CNN reported that MSU is currently undergoing a massive investigation commissioned by Michigan’s attorney general to uncover why the university did not follow through with accusations against him for more than 20 years.
ESPN reported that USAG, the national governing body for gymnastics in the U.S., was accused of covering up for Nassar before they cut ties with him in 2015. Renowned gold medal winning gymnast McKayla Maroney filed a lawsuit in December against USAG and the United States Olympic Committee (USOC) accusing the organizations of bribing her to prevent her story of sexual abuse from reaching the public. USOC denied involvement, placing the blame on USAG.
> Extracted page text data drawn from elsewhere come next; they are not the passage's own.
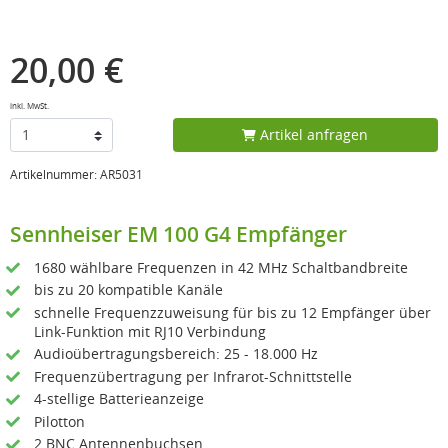
20,00 €
inkl. MwSt.
Artikel anfragen
Artikelnummer: AR5031
Sennheiser EM 100 G4 Empfänger
1680 wählbare Frequenzen in 42 MHz Schaltbandbreite
bis zu 20 kompatible Kanäle
schnelle Frequenzzuweisung für bis zu 12 Empfänger über
Link-Funktion mit RJ10 Verbindung
Audioübertragungsbereich: 25 - 18.000 Hz
Frequenzübertragung per Infrarot-Schnittstelle
4-stellige Batterieanzeige
Pilotton
2 BNC Antennenbuchsen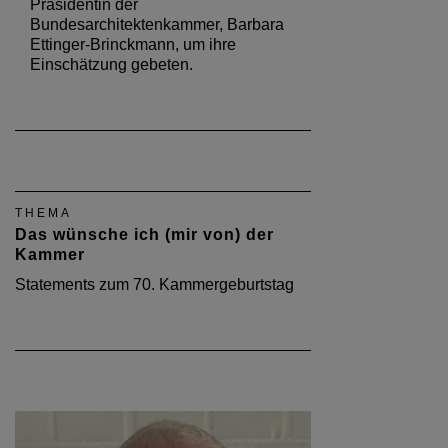
Präsidentin der
Bundesarchitektenkammer, Barbara
Ettinger-Brinckmann, um ihre
Einschätzung gebeten.
THEMA
Das wünsche ich (mir von) der
Kammer
Statements zum 70. Kammergeburtstag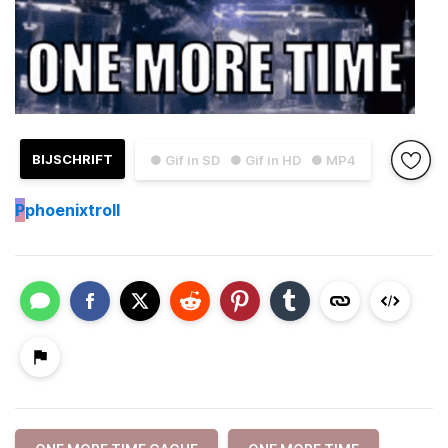
BIJSCHRIFT
● Gif in SD
● Gif in HD
● MP4
P
phoenixtroll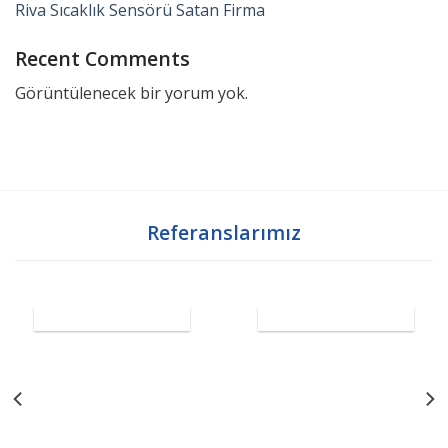
Riva Sıcaklık Sensörü Satan Firma
Recent Comments
Görüntülenecek bir yorum yok.
Referanslarımız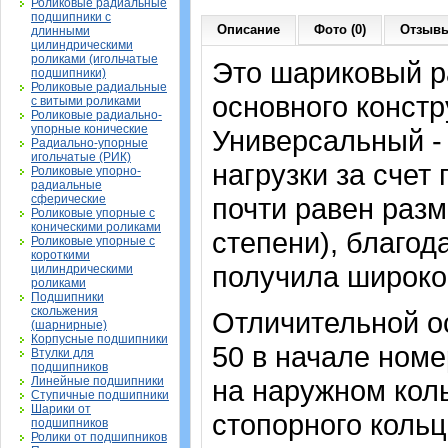
Роликовые радиальные
подшипники с
Описание
Фото (0)
Отзывы
длинными
цилиндрическими
роликами (игольчатые
Это шариковый 
подшипники)
Роликовые радиальные
основного констр
с витыми роликами
Роликовые радиально-
упорные конические
Универсальный -
Радиально-упорные
игольчатые (РИК)
нагрузки за счет
Роликовые упорно-
радиальные
сферические
почти равен раз
Роликовые упорные с
коническими роликами
степени), благод
Роликовые упорные с
короткими
получила широко
цилиндрическими
роликами
Подшипники
скольжения
Отличительной о
(шарнирные)
Корпусные подшипники
50 в начале номе
Втулки для
подшипников
Линейные подшипники
на наружном кол
Ступичные подшипники
Шарики от
стопорного кольц
подшипников
Ролики от подшипников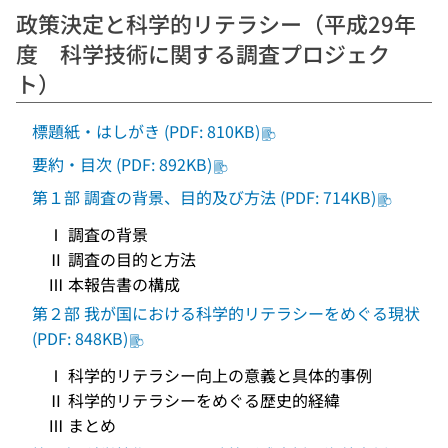
政策決定と科学的リテラシー（平成29年
度 科学技術に関する調査プロジェク
ト）
標題紙・はしがき (PDF: 810KB)
要約・目次 (PDF: 892KB)
第１部 調査の背景、目的及び方法 (PDF: 714KB)
Ⅰ 調査の背景
Ⅱ 調査の目的と方法
Ⅲ 本報告書の構成
第２部 我が国における科学的リテラシーをめぐる現状
(PDF: 848KB)
Ⅰ 科学的リテラシー向上の意義と具体的事例
Ⅱ 科学的リテラシーをめぐる歴史的経緯
Ⅲ まとめ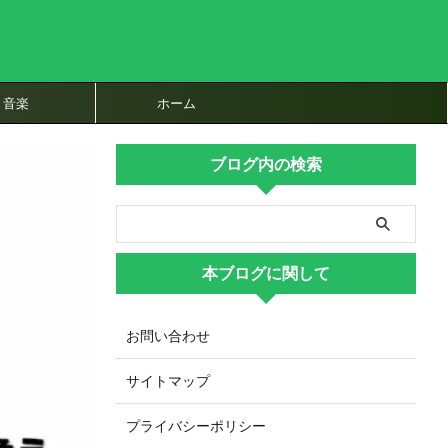
音楽
ホーム
ブログ内の検索
本ブログに関して
お問い合わせ
サイトマップ
プライバシーポリシー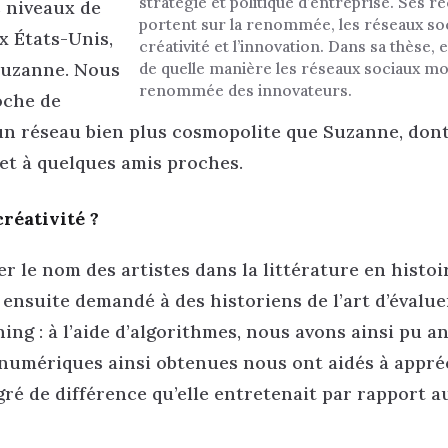
stratégie et politique d’entreprise. Ses 
s niveaux de
portent sur la renommée, les réseaux soc
ux États-Unis,
créativité et l’innovation. Dans sa thèse, e
 Suzanne. Nous
de quelle manière les réseaux sociaux mo
renommée des innovateurs.
roche de
un réseau bien plus cosmopolite que Suzanne, dont
 et à quelques amis proches.
réativité ?
 le nom des artistes dans la littérature en histoi
s ensuite demandé à des historiens de l’art d’évalue
ning : à l’aide d’algorithmes, nous avons ainsi pu a
numériques ainsi obtenues nous ont aidés à appréc
é de différence qu’elle entretenait par rapport a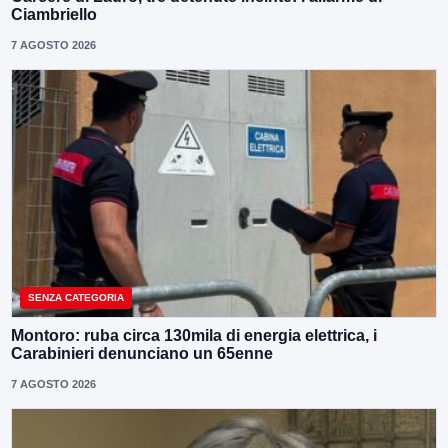
Ciambriello
7 AGOSTO 2026
SENZA CATEGORIA
Montoro: ruba circa 130mila di energia elettrica, i
Carabinieri denunciano un 65enne
7 AGOSTO 2026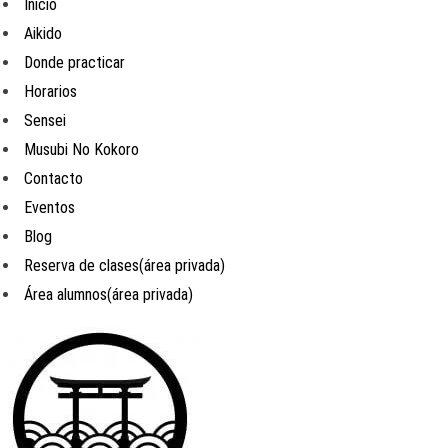
Inicio
Aikido
Donde practicar
Horarios
Sensei
Musubi No Kokoro
Contacto
Eventos
Blog
Reserva de clases(área privada)
Área alumnos(área privada)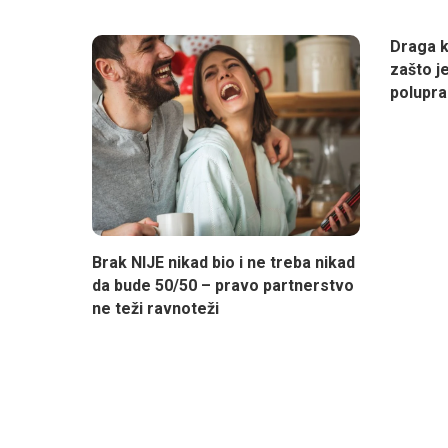
Draga k
zašto j
polupr
Brak NIJE nikad bio i ne treba nikad
da bude 50/50 – pravo partnerstvo
ne teži ravnoteži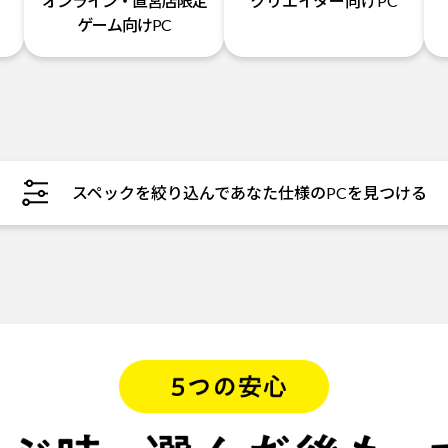
オンライン・直営店限定
クリエイター向けPC
ゲーム向けPC
スペックを絞り込んであなた仕様のPCを見つける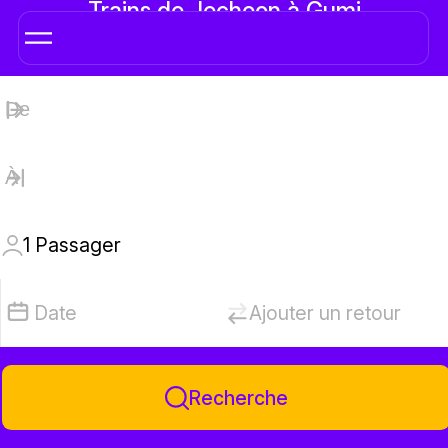
Trains de Jecheon à Gumi
1
Passager
Date
Ajouter un retour
Recherche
On Saturday, USOC demanded that all members of the board of directors of USAG resign, and USAG has complied, according to The Washington Post.
In the wake of Nassar’s court case, assault survivors, judges and commentators alike have speculated as to how Nassar was able to assault so many individuals for nearly 30 years.
Nassar was a renowned physician throughout athletics. During her testimony in court, gymnast Jade Capua recalled that Nassar was described to her family as “…a miracle worker. He can fix anyone or anything.”
The first survivor to publicly speak out against Nassar, Rachel Denhollander, blame MSU staff when she spoke to Fox news.
“We were silenced,” Denhollander said. “We were mocked, and our abuser was told time and time again, ‘I’m on your side.’ That gives me all I need to see how Nassar preyed on women and little girls for so many years.”
As for USAG, Nassar was on the board of USOC that created the safeguards to protect athletes from predators such as himself.
McCarty also expressed disbelief at how the situation was able to get as far as it did without Nassar receiving any prior punishment.
“I’m just trying to figure out how higher-up people in the gymnastics community knew about this and didn’t say anything,” McCarty said, “especially when so many children were involved.”